I started ChicpeaJC as a hobby and never realized it would grow to where it is today. I want to give back to this community that I’ve grown to love so much, and I no longer want to paint this picture of Jersey City that it is perfect. There are people and children who need our help.
We can’t stop people from moving in, that is just the nature of an urban city, especially one that is so close to Manhattan. But people moving here need to take responsibility. If you’re going to move to a new city you need to take interest in it, in the good and the bad. You need to shop local so that the small local businesses here can thrive. You need to support local music and arts, and take interest in local government. You can’t move to a city and use it as a place to sleep and save money on rent. It’s not fair to those who’ve been here all their lives and can now barely afford to stay here.
Gentrification. I hate this word, and I’ve been denying using it all these years.
I look back and realize that my biggest critics were right. I am the poster child of the new Jersey City, the JC Make It Yours, the We are Jersey City. I was part of both campaigns, by the way. I really have nothing against what they were trying to do. Again, it’s business, but I do not want to be that person anymore. I don’t want to lie. I don’t want to hide behind shiny billboards with hashtag slogans. I want to start this conversation and be open about what’s going on around us, or else it will never be better.
All of us who live in this city are responsible for each other, whether we were born here or moved here recently. We need to come together as a community and help make things better. There is so much the Mayor and members of council can do. There is so much they can control on any given day. As they say, it takes a village. Sitting on social media and sharing negative articles isn’t going to help anyone. Seeking out those who need help will. Whether it’s local shelters who need supplies for the winter, youth mentorship programs who need mentors, volunteering to be a Big Brother or Big Sister… there is so much we can do. There are so many incredible local organizations who are making a difference. But it’s not just about volunteering and giving back, it’s being aware that these things are happening around us.
I started Content Creators Academy because I feel socially responsible to do something that could make a change in someone’s life, starting with our youth. They need a place to go to after school, where they can be, where they can create, where they can feel safe. This is what I know, I’ve come to learn that a lot of these teenagers crave a creative outlet. They are on social media, they are interested in culture, music, and fashion, so why not give them a safe space where they can do all that with the guidance of mentors who can influence them while also teaching them valuable skills that can be used for their future.

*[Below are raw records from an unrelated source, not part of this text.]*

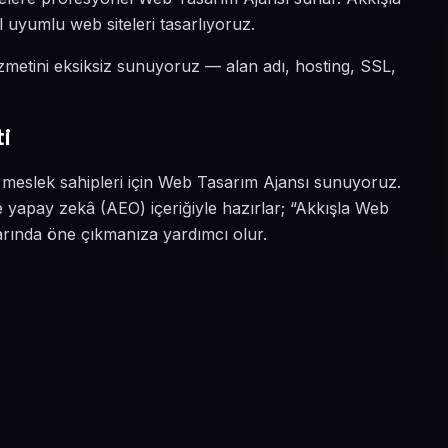
l uyumlu web siteleri tasarlıyoruz.
izmetini eksiksiz sunuyoruz — alan adı, hosting, SSL,
i
t meslek sahipleri için Web Tasarım Ajansı sunuyoruz.
e yapay zekâ (AEO) içeriğiyle hazırlar; “Akkışla Web
arında öne çıkmanıza yardımcı olur.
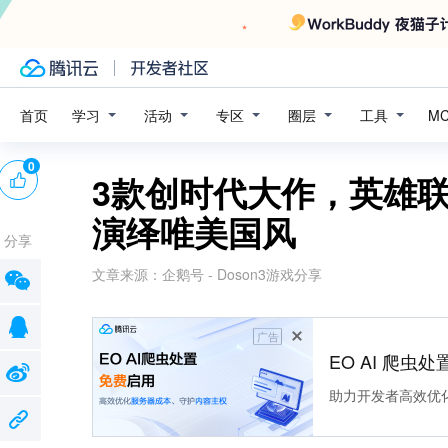
学习
活动
专区
圈层
工具
首页
M
0
3款创时代大作，英雄
演绎唯美国风
分享
文章来源：
企鹅号 - Doson3游戏分享
广告
EO AI 爬虫
助力开发者高效优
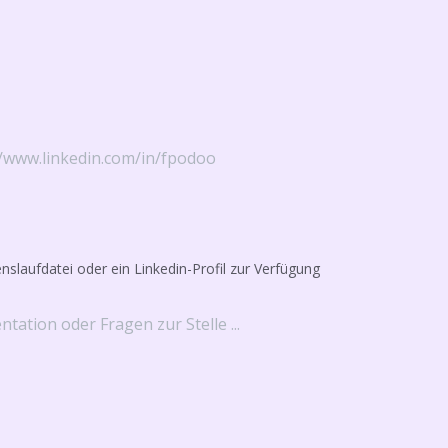
enslaufdatei oder ein Linkedin-Profil zur Verfügung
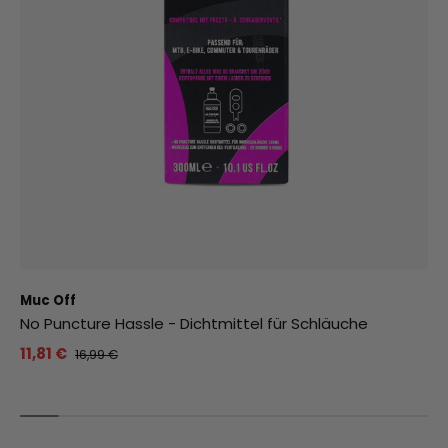
Muc Off
No Puncture Hassle - Dichtmittel für Schläuche
11,81 €
16,99 €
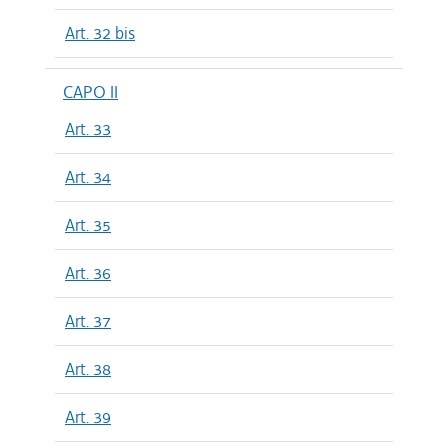
Art. 32 bis
CAPO II
Art. 33
Art. 34
Art. 35
Art. 36
Art. 37
Art. 38
Art. 39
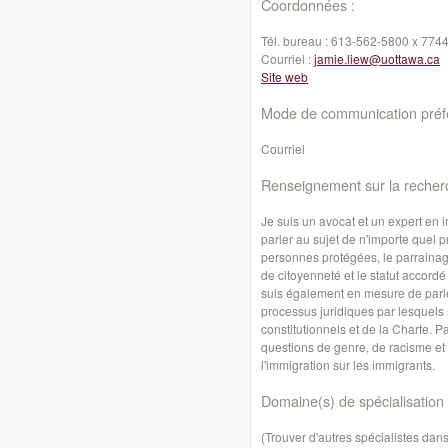
Coordonnées :
Tél. bureau :
613-562-5800 x 774
Courriel :
jamie.liew@uottawa.ca
Site web
Mode de communication préfé
Courriel
Renseignement sur la recher
Je suis un avocat et un expert en i
parler au sujet de n'importe quel p
personnes protégées, le parrainage
de citoyenneté et le statut accord
suis également en mesure de parle
processus juridiques par lesquels 
constitutionnels et de la Charte. P
questions de genre, de racisme et 
l'immigration sur les immigrants.
Domaine(s) de spécialisation 
(Trouver d'autres spécialistes da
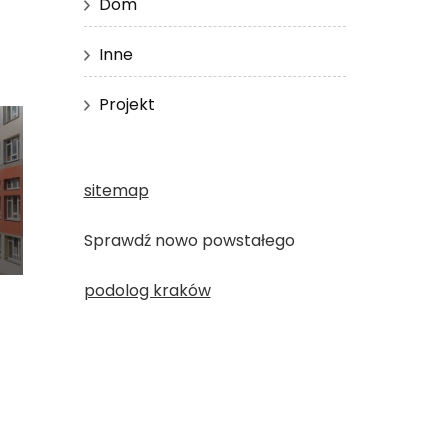
Dom
Inne
Projekt
sitemap
Sprawdź nowo powstałego
podolog kraków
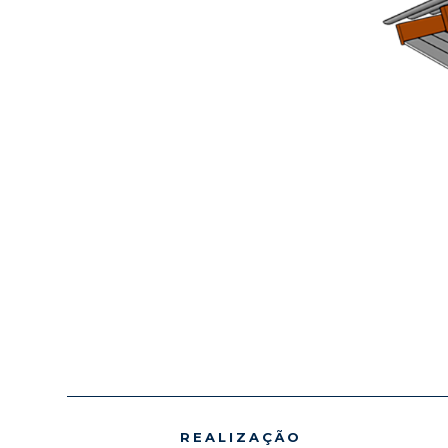
REALIZAÇÃO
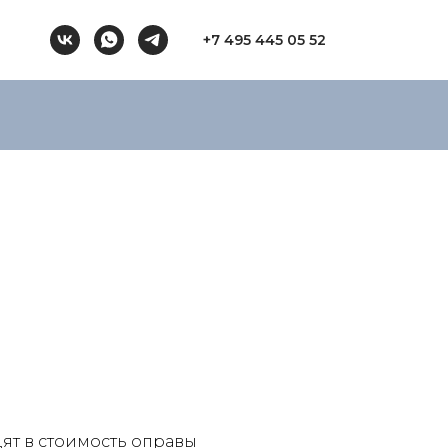
+7 495 445 05 52
ят в стоимость оправы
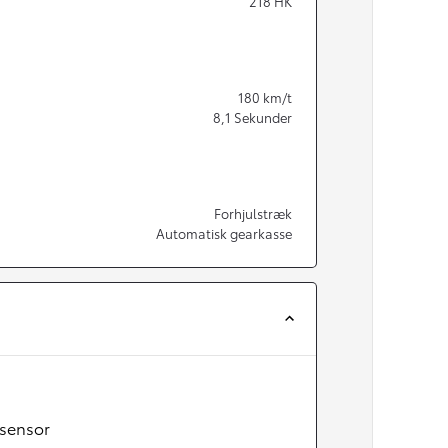
218
HK
180
km/t
8,1
Sekunder
Forhjulstræk
Automatisk gearkasse
sensor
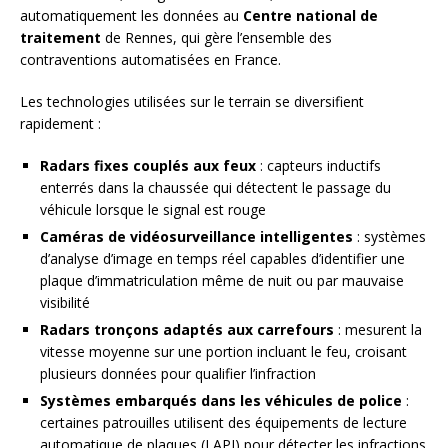
automatiquement les données au
Centre national de
traitement
de Rennes, qui gère l’ensemble des
contraventions automatisées en France.
Les technologies utilisées sur le terrain se diversifient
rapidement :
Radars fixes couplés aux feux
: capteurs inductifs
enterrés dans la chaussée qui détectent le passage du
véhicule lorsque le signal est rouge
Caméras de vidéosurveillance intelligentes
: systèmes
d’analyse d’image en temps réel capables d’identifier une
plaque d’immatriculation même de nuit ou par mauvaise
visibilité
Radars tronçons adaptés aux carrefours
: mesurent la
vitesse moyenne sur une portion incluant le feu, croisant
plusieurs données pour qualifier l’infraction
Systèmes embarqués dans les véhicules de police
:
certaines patrouilles utilisent des équipements de lecture
automatique de plaques (LAPI) pour détecter les infractions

If you just moved to Jersey City and are reading this, I urge you to get out of your bubble and really take a look at your new home. Visit other neighborhoods, talk to people, take action. You never know what you will learn, and you never know what or who might just inspire you.
I will continue to spread light and empower/inspire my readers by writing about the positive things happening in our city. But just know that this conversation will not end here. We all need to take responsibility for what is going on around us and make sure we continuously talk about it.